Sunday 5th November, for one day only, has Burt Lancaster, being ever so hulky, in a western called The Scalphunters. He shares the credits with super Shelley ‘Bloody Momma’ Winters. The naughty and puzzling My Wife’s Husband completes the bill. French comedy star Fernandel and Clair Maurier are the principal actors. A good laugh if you like a bit of the continentals. It’s also Bonfire Night this Sunday, but if you ask me, it is a lot safer to be in a cinema than taking part in the Gay Fawkes celebrations. I like a good bang like anybody else, but I feel a lot better about it if I know that the fireworks are only in responsible hands.

The shocking, but thought-provoking Soldier Blue is the major attraction for three days on Monday 6th November. The beautiful Candice Bergen and luscious Peter Strauss star in this violent saga from the ‘old west’. Second feature is Charro, which is one of those forgettable movies made by Elvis Presley. But his hips are still a treat.
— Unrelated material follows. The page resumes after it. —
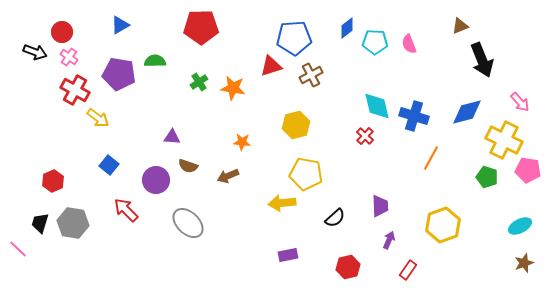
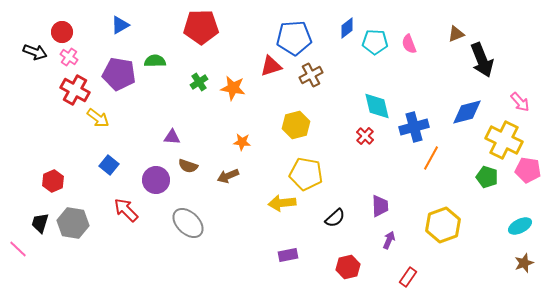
brown triangle at (460, 26): moved 4 px left, 8 px down
blue cross at (414, 116): moved 11 px down; rotated 32 degrees counterclockwise
red rectangle at (408, 270): moved 7 px down
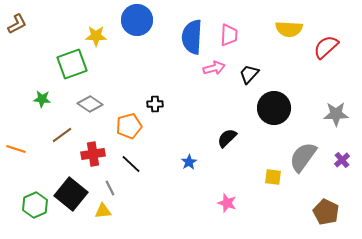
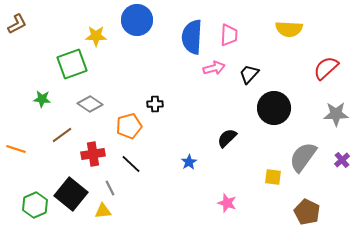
red semicircle: moved 21 px down
brown pentagon: moved 19 px left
The truly underrated Downhill Racer, starring Robert Redford and Gene Hackman is one half of the programme on Thursday 9th November. That Robert Redford, ooh! It’s a skiing epic with a moral or two. Jack Lemmon and Sandy Dennis are together in The Out Of Towners, which is also being shown. I haven’t seen this before but it sounds fun.

Sunday fare on 12th November is Operation Kid Brother, starring Neil Connery. It’s nothing very special, but the support feature, Trunk To Cairo is much more interesting. Two recently deceased movie stars, Audie Murphy and George Sanders are in the leading roles. The film is an exciting thriller.
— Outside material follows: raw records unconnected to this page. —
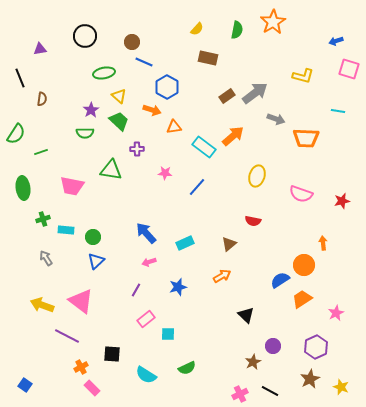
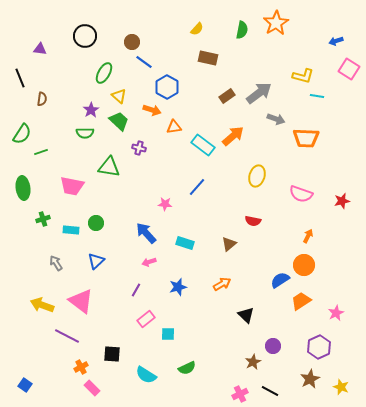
orange star at (273, 22): moved 3 px right, 1 px down
green semicircle at (237, 30): moved 5 px right
purple triangle at (40, 49): rotated 16 degrees clockwise
blue line at (144, 62): rotated 12 degrees clockwise
pink square at (349, 69): rotated 15 degrees clockwise
green ellipse at (104, 73): rotated 50 degrees counterclockwise
gray arrow at (255, 93): moved 4 px right
cyan line at (338, 111): moved 21 px left, 15 px up
green semicircle at (16, 134): moved 6 px right
cyan rectangle at (204, 147): moved 1 px left, 2 px up
purple cross at (137, 149): moved 2 px right, 1 px up; rotated 16 degrees clockwise
green triangle at (111, 170): moved 2 px left, 3 px up
pink star at (165, 173): moved 31 px down
cyan rectangle at (66, 230): moved 5 px right
green circle at (93, 237): moved 3 px right, 14 px up
cyan rectangle at (185, 243): rotated 42 degrees clockwise
orange arrow at (323, 243): moved 15 px left, 7 px up; rotated 32 degrees clockwise
gray arrow at (46, 258): moved 10 px right, 5 px down
orange arrow at (222, 276): moved 8 px down
orange trapezoid at (302, 299): moved 1 px left, 2 px down
purple hexagon at (316, 347): moved 3 px right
The double bill of the fortnight is on Monday 13th November, when Carnal Knowledge and Catch 22 are being shown. The former stars sexy Jack Nicholson and the latter, Orson Welles. A very generous programme this, if not a little exhausting.

Well, my lovelies, that is what’s in store for you during the next couple of weeks at the Bio. Mind you heed what I mentioned earlier. I’ll let you know when things get back to ‘normal’. And I hope that none of you, including Mr Wheelan, think I have been too malicious with my words.

Before I go, thanks for all your letters, some of you are ever so kind. I might take some of you up on your offers too, but I’m rather busy still with the person I spent my recent holiday with. Love you all though.